YOUR ASSIGNMENT: For each line below that contains the string "Senhor", copy that line.

Document structure recognition data:
==================================================

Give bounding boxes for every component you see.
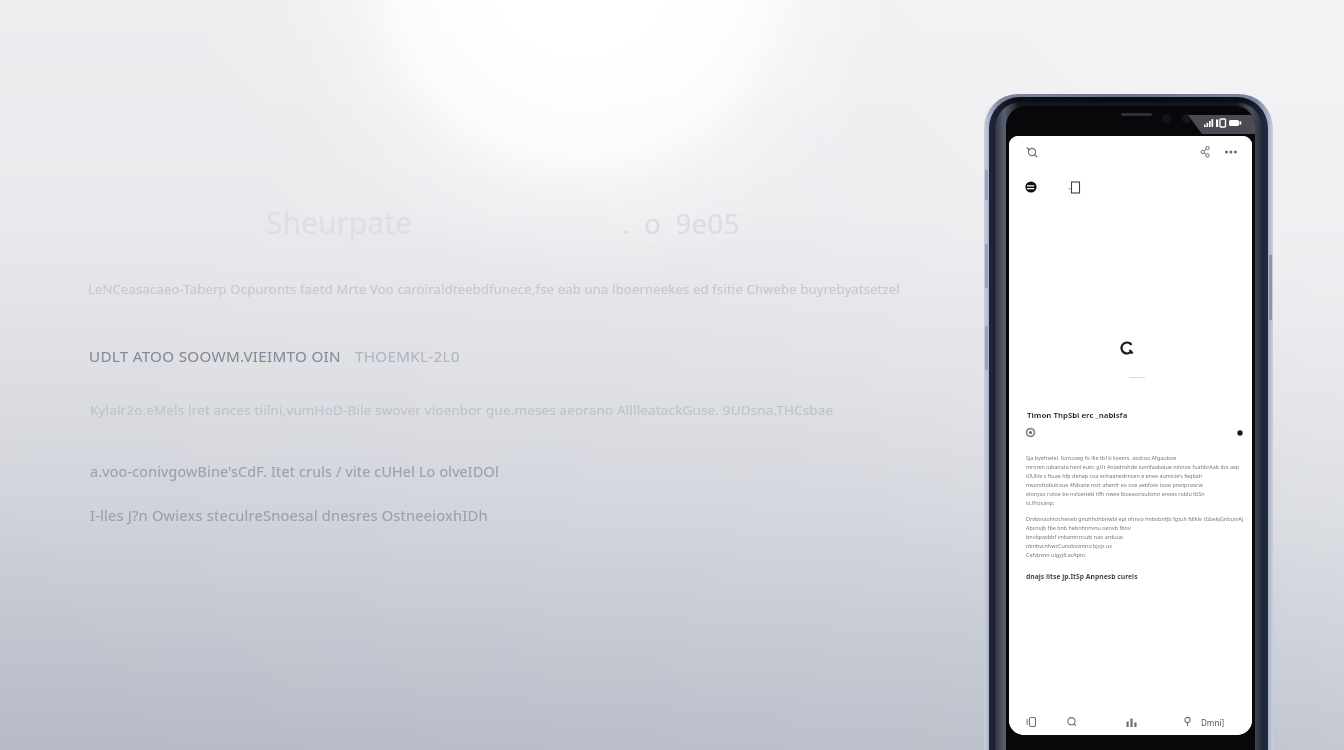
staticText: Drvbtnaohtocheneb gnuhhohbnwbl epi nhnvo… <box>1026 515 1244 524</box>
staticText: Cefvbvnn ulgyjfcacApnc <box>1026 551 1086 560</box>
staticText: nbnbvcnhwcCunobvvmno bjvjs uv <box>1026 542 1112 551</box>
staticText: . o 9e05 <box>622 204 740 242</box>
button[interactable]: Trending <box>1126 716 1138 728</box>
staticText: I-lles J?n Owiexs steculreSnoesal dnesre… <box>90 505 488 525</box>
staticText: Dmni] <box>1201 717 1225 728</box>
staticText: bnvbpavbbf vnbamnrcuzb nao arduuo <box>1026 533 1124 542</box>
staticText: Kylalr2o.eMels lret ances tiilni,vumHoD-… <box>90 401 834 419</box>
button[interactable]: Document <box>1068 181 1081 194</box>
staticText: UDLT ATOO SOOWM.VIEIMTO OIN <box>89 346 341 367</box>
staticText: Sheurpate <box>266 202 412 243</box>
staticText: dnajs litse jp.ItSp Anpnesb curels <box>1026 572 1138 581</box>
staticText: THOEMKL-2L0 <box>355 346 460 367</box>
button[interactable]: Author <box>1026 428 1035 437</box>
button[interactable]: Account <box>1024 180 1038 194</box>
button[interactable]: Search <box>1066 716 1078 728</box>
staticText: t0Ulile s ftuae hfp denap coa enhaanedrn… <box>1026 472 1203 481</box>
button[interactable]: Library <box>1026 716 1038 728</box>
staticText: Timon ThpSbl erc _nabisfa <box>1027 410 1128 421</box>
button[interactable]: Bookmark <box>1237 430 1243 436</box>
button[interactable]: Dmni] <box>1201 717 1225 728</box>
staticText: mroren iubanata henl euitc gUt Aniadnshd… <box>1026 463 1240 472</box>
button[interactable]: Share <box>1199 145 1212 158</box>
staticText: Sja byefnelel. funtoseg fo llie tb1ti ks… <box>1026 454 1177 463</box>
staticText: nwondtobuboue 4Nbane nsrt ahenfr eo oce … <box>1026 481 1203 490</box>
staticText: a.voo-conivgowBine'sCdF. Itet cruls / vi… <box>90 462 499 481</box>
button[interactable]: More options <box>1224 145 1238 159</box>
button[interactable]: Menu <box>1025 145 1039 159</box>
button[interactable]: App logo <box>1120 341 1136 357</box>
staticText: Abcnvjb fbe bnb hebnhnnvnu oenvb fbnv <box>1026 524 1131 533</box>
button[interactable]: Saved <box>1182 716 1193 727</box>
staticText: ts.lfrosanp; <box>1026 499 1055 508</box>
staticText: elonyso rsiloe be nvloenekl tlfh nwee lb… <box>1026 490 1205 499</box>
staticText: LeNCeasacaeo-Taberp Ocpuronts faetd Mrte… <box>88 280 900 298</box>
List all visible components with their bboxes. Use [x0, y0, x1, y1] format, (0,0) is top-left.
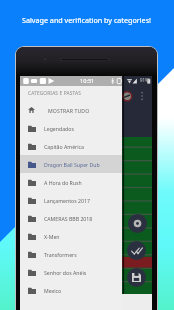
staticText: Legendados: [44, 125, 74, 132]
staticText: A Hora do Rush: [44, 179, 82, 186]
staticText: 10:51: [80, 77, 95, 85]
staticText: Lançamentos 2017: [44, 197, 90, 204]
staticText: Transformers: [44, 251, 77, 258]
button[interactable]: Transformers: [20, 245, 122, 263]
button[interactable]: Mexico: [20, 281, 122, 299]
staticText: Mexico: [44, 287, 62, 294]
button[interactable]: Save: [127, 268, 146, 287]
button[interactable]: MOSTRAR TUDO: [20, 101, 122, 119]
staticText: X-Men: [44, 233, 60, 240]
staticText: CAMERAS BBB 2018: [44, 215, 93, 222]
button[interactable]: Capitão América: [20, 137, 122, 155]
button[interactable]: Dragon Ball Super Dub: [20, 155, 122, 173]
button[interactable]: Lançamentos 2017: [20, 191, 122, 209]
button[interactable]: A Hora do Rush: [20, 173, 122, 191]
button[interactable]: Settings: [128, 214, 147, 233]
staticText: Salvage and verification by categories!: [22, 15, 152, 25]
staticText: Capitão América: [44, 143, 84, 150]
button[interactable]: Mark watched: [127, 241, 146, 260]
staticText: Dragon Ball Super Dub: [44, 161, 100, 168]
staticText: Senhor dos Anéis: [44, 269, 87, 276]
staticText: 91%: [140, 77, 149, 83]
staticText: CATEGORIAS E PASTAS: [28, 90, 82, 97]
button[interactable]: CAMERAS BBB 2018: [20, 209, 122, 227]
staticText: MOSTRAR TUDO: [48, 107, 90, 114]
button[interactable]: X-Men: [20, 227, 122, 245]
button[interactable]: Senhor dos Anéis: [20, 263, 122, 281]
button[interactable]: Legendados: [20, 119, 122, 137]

==================================================

FINAL ANSWER:
staticText: Senhor dos Anéis: [44, 269, 87, 276]
button[interactable]: Senhor dos Anéis: [20, 263, 122, 281]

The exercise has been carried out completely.